→ **ASSIGNMENT**
Reprint the lines below as they are, minus the pictures.

Saved entries:

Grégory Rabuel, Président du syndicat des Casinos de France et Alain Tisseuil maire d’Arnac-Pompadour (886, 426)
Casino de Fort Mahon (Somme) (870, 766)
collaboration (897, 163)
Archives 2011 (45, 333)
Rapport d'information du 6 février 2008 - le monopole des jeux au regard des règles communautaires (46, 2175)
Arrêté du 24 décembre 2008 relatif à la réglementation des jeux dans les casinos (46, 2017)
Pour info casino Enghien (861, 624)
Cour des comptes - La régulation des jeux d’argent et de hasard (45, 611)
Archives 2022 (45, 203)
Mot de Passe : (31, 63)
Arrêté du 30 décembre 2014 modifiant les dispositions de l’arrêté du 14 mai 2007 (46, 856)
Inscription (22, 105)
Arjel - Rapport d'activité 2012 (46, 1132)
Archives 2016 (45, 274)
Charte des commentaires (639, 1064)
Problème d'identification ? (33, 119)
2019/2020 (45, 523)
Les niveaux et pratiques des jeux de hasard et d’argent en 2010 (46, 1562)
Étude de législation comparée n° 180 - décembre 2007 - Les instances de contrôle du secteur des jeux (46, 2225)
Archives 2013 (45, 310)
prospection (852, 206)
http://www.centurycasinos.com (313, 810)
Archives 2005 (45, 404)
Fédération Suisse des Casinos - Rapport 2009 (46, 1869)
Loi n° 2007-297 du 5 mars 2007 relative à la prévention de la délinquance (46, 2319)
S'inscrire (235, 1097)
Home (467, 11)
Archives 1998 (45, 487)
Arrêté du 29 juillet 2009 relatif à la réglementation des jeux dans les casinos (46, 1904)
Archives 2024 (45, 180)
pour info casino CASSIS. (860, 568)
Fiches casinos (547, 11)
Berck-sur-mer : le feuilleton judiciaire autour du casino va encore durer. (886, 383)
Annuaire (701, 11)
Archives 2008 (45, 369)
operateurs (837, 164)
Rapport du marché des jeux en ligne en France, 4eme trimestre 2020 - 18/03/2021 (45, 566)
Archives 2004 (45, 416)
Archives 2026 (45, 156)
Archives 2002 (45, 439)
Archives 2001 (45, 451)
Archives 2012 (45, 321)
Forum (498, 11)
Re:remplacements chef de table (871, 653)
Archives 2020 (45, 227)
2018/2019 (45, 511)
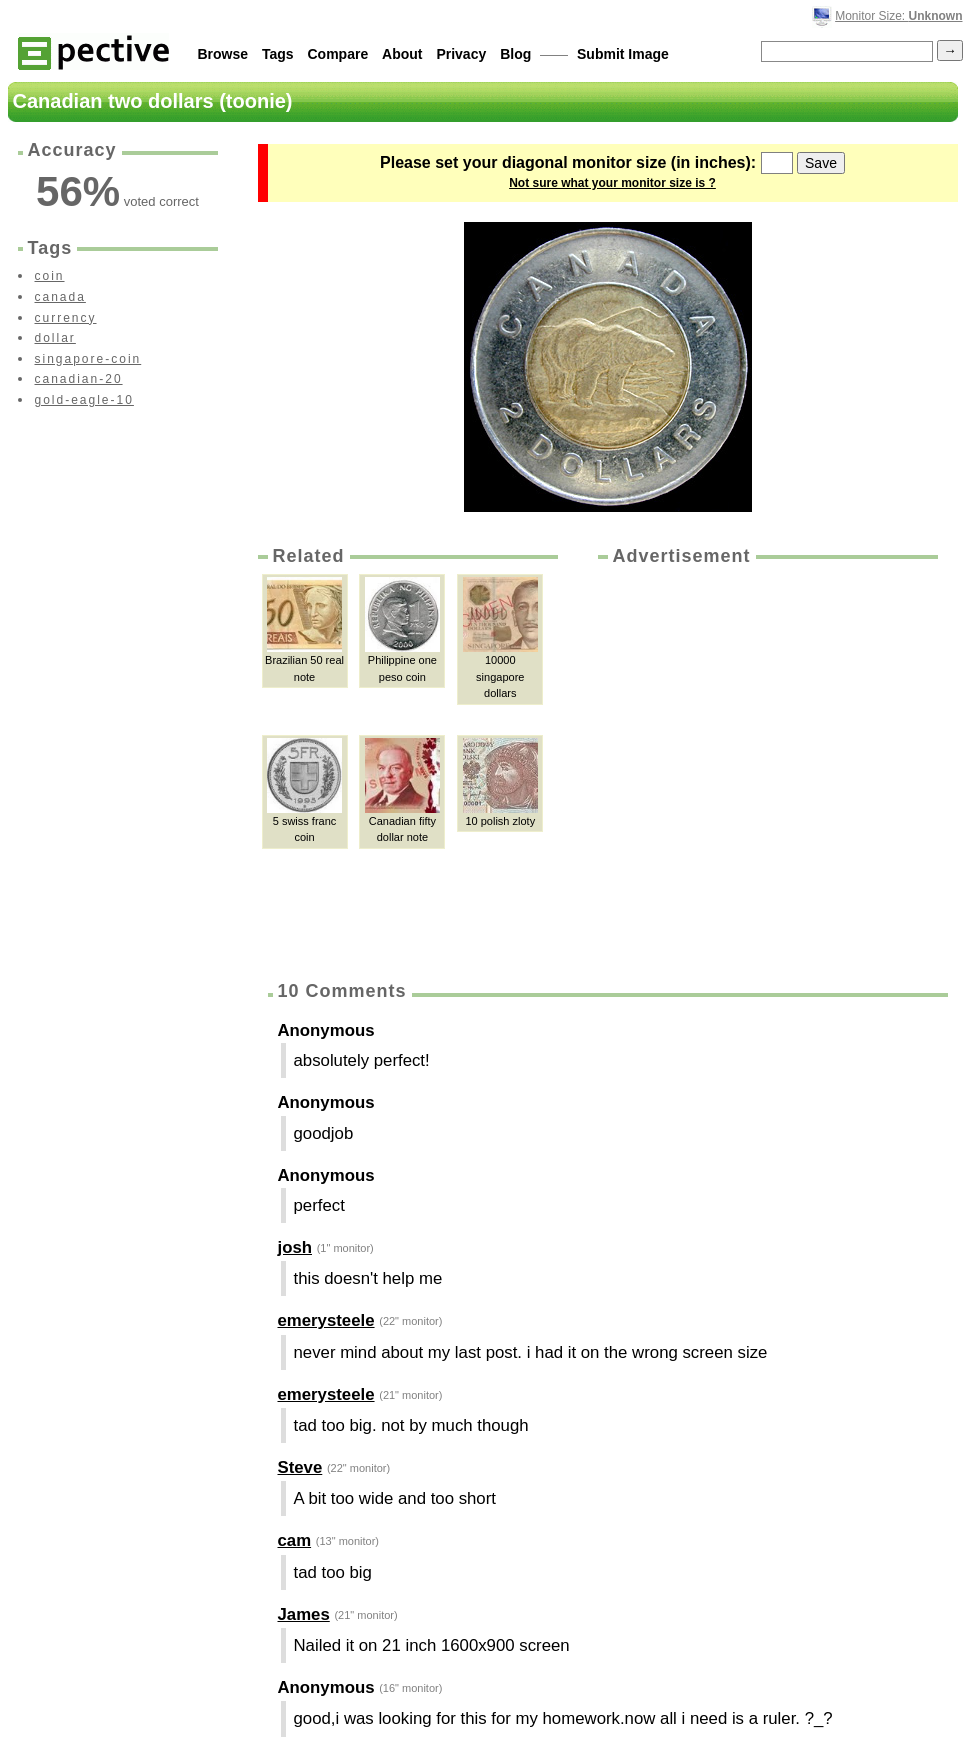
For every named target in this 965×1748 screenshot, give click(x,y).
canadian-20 (79, 379)
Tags (278, 54)
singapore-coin (88, 359)
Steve (300, 1467)
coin (50, 276)
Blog (515, 54)
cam (295, 1540)
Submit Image (623, 54)
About (402, 54)
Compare (338, 54)
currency (66, 318)
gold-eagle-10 (84, 400)
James (304, 1614)
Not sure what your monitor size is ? (612, 183)
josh (295, 1247)
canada (60, 297)
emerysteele (326, 1320)
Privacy (461, 54)
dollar (55, 338)
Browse (223, 54)
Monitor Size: (898, 16)
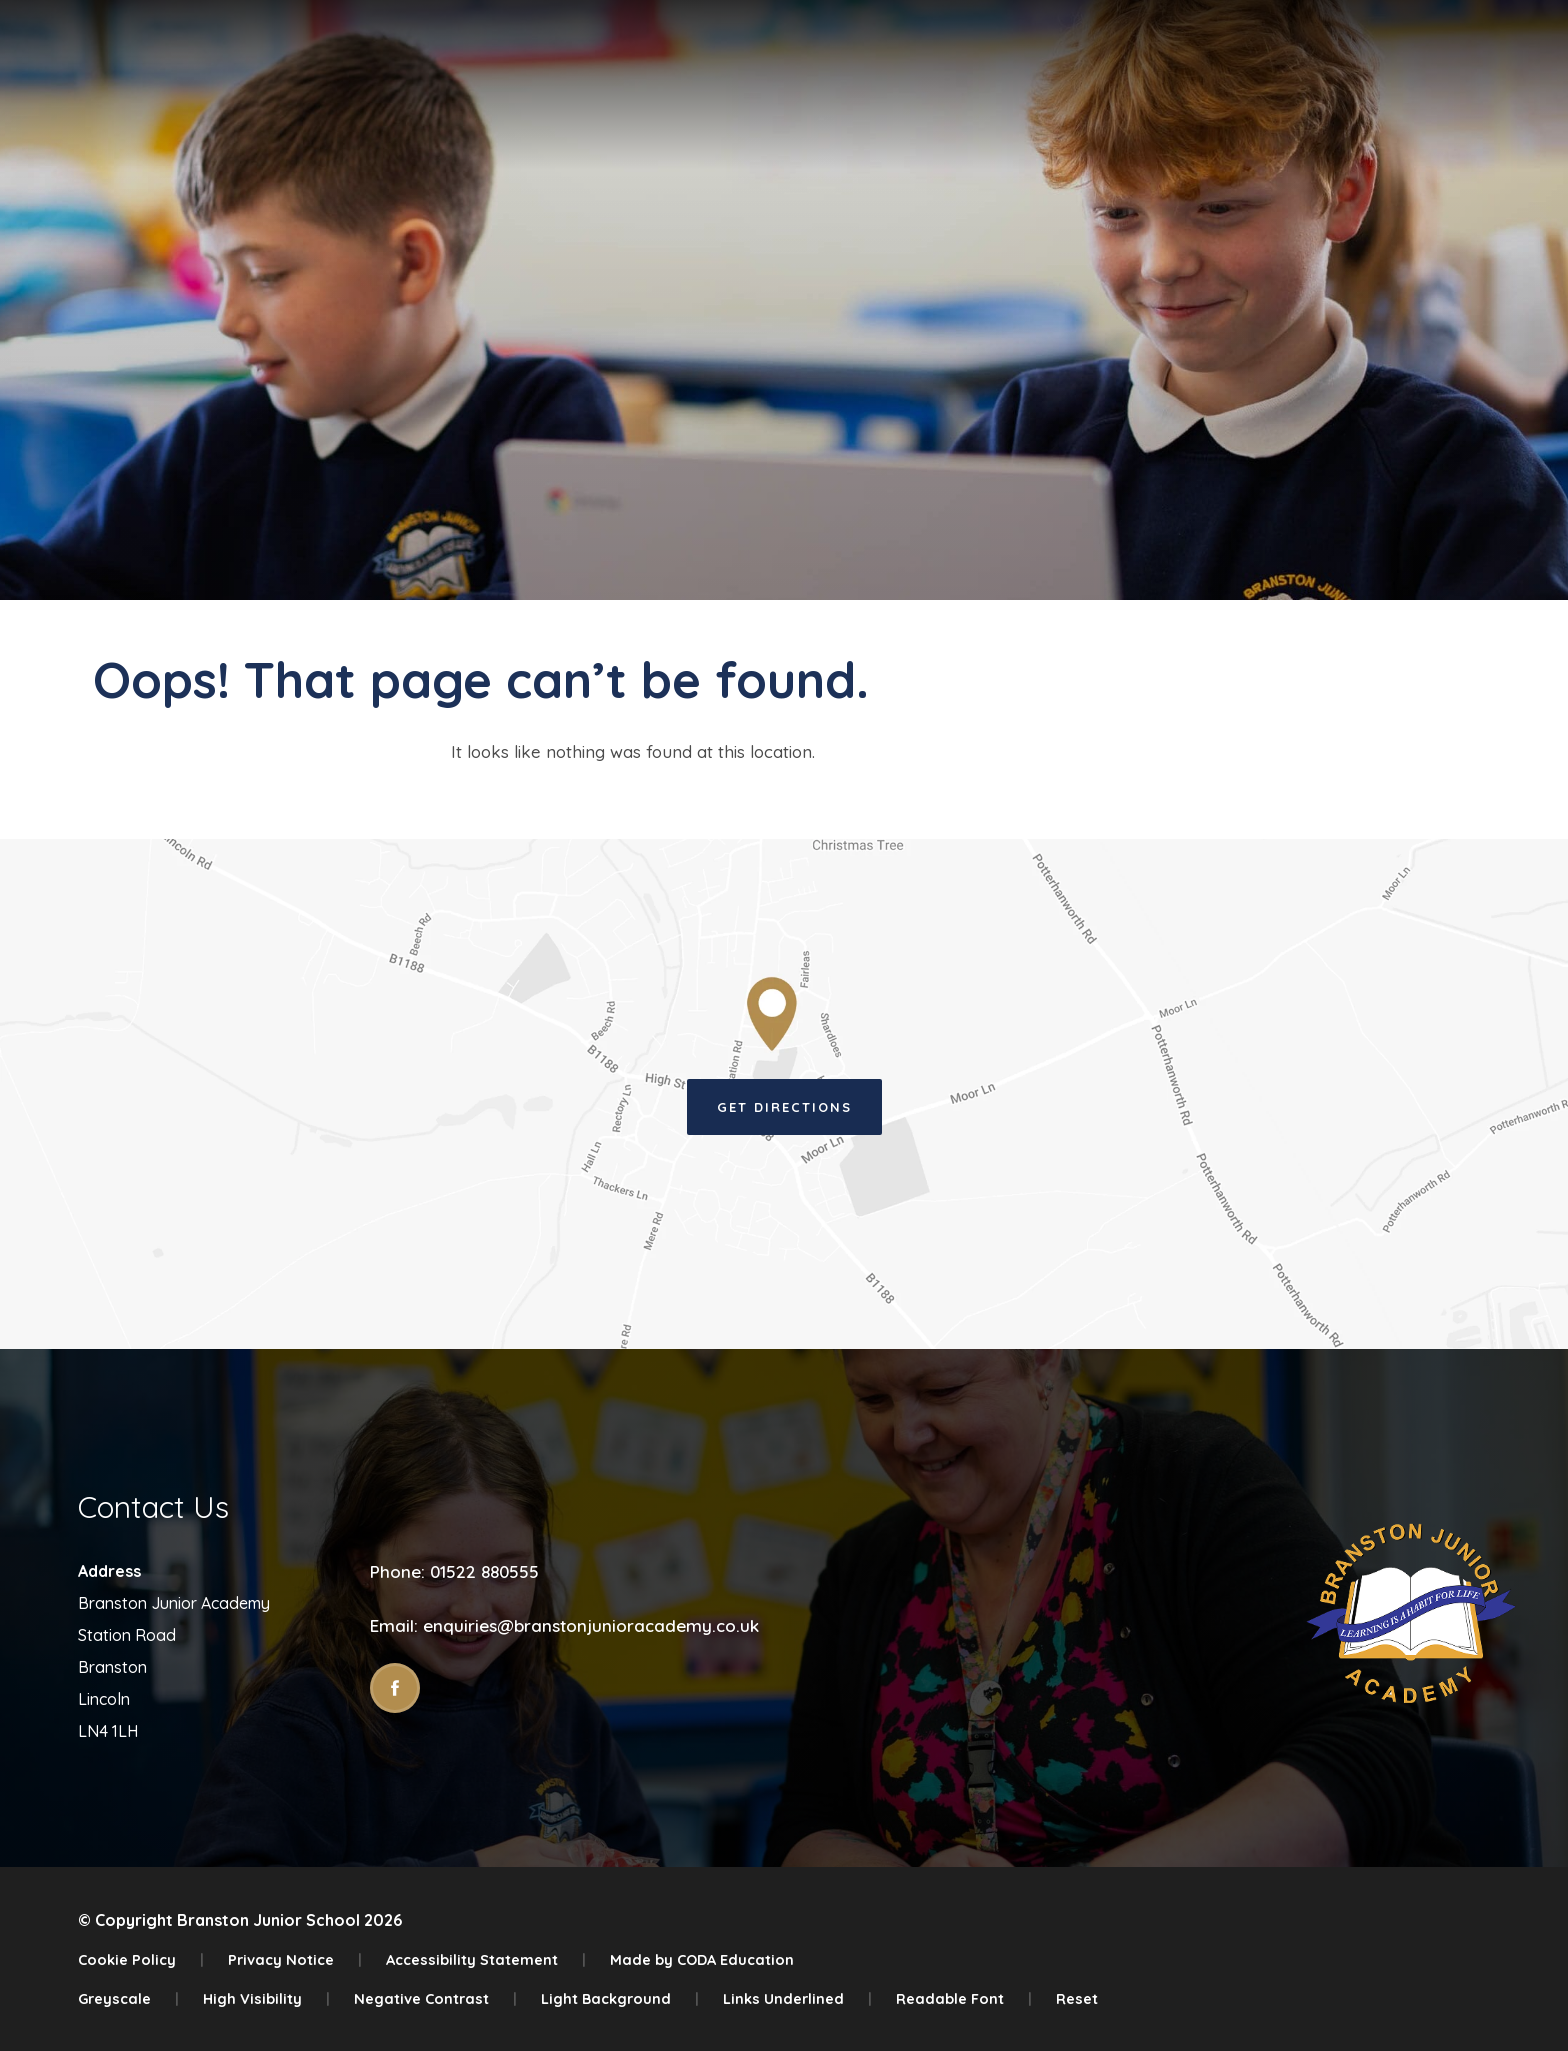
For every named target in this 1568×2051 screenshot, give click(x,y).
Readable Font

→ **SOLUTION TO THIS PROBLEM**
Grégory Rabuel, Président du syndicat des Casinos de France et Alain Tisseuil maire d’Arnac-Pompadour (886, 426)
Casino de Fort Mahon (Somme) (870, 766)
collaboration (897, 163)
Archives 2011 (45, 333)
Rapport d'information du 6 février 2008 - le monopole des jeux au regard des règles communautaires (46, 2175)
Arrêté du 24 décembre 2008 relatif à la réglementation des jeux dans les casinos (46, 2017)
Pour info casino Enghien (861, 624)
Cour des comptes - La régulation des jeux d’argent et de hasard (45, 611)
Archives 2022 (45, 203)
Mot de Passe : (31, 63)
Arrêté du 30 décembre 2014 modifiant les dispositions de l’arrêté du 14 mai 2007 (46, 856)
Inscription (22, 105)
Arjel - Rapport d'activité 2012 (46, 1132)
Archives 2016 (45, 274)
Charte des commentaires (639, 1064)
Problème d'identification ? (33, 119)
2019/2020 (45, 523)
Les niveaux et pratiques des jeux de hasard et d’argent en 2010 (46, 1562)
Étude de législation comparée n° 180 - décembre 2007 - Les instances de contrôle du secteur des jeux (46, 2225)
Archives 2013 (45, 310)
prospection (852, 206)
http://www.centurycasinos.com (313, 810)
Archives 2005 (45, 404)
Fédération Suisse des Casinos - Rapport 2009 (46, 1869)
Loi n° 2007-297 du 5 mars 2007 relative à la prévention de la délinquance (46, 2319)
S'inscrire (235, 1097)
Home (467, 11)
Archives 1998 (45, 487)
Arrêté du 29 juillet 2009 relatif à la réglementation des jeux dans les casinos (46, 1904)
Archives 2024 (45, 180)
pour info casino CASSIS. (860, 568)
Fiches casinos (547, 11)
Berck-sur-mer : le feuilleton judiciaire autour du casino va encore durer. (886, 383)
Annuaire (701, 11)
Archives 2008 (45, 369)
operateurs (837, 164)
Rapport du marché des jeux en ligne en France, 4eme trimestre 2020 - 18/03/2021 (45, 566)
Archives 2004 (45, 416)
Archives 2026 (45, 156)
Archives 2002 (45, 439)
Archives 2001 (45, 451)
Archives 2012 (45, 321)
Forum (498, 11)
Re:remplacements chef de table (871, 653)
Archives 2020 (45, 227)
2018/2019 (45, 511)
For every named target in this 965×1748 screenshot, give click(x,y).
canadian-20 (79, 379)
Tags (278, 54)
singapore-coin (88, 359)
Steve (300, 1467)
coin (50, 276)
Blog (515, 54)
cam (295, 1540)
Submit Image (623, 54)
About (402, 54)
Compare (338, 54)
currency (66, 318)
gold-eagle-10 (84, 400)
James (304, 1614)
Not sure what your monitor size is ? (612, 183)
josh (295, 1247)
canada (60, 297)
emerysteele (326, 1320)
Privacy (461, 54)
dollar (55, 338)
Browse (223, 54)
Monitor Size: (898, 16)
For every named target in this 1568×2051 screenshot, give click(x,y).
Readable Font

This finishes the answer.